Problem to work on ->
Copying exactly, give the lines in the material below from the one with "غذای نیمه آماده یخچالی" to the one with "تخمه و مغزهای طعم دار", ends included, and nothing besides.

Excerpted data ->
***

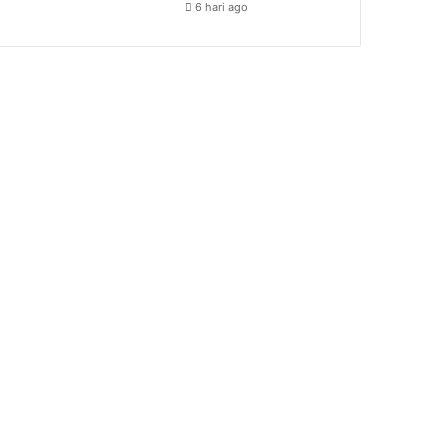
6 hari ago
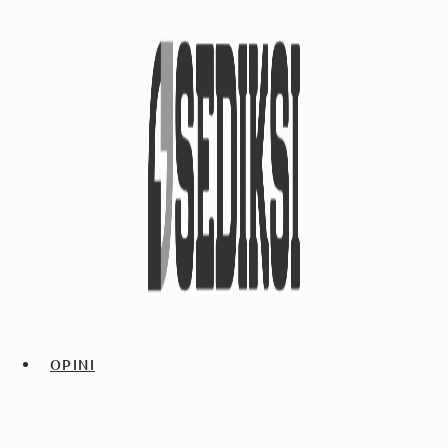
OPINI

***

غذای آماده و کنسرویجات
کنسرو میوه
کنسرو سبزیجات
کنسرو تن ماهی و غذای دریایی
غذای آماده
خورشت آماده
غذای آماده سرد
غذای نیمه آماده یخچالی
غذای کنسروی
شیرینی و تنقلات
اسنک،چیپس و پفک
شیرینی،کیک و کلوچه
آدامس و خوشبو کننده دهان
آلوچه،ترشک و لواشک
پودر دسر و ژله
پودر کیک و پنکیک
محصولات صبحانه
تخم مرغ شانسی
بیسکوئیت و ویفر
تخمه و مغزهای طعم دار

***

Exercise output ->
غذای نیمه آماده یخچالی
غذای کنسروی
شیرینی و تنقلات
اسنک،چیپس و پفک
شیرینی،کیک و کلوچه
آدامس و خوشبو کننده دهان
آلوچه،ترشک و لواشک
پودر دسر و ژله
پودر کیک و پنکیک
محصولات صبحانه
تخم مرغ شانسی
بیسکوئیت و ویفر
تخمه و مغزهای طعم دار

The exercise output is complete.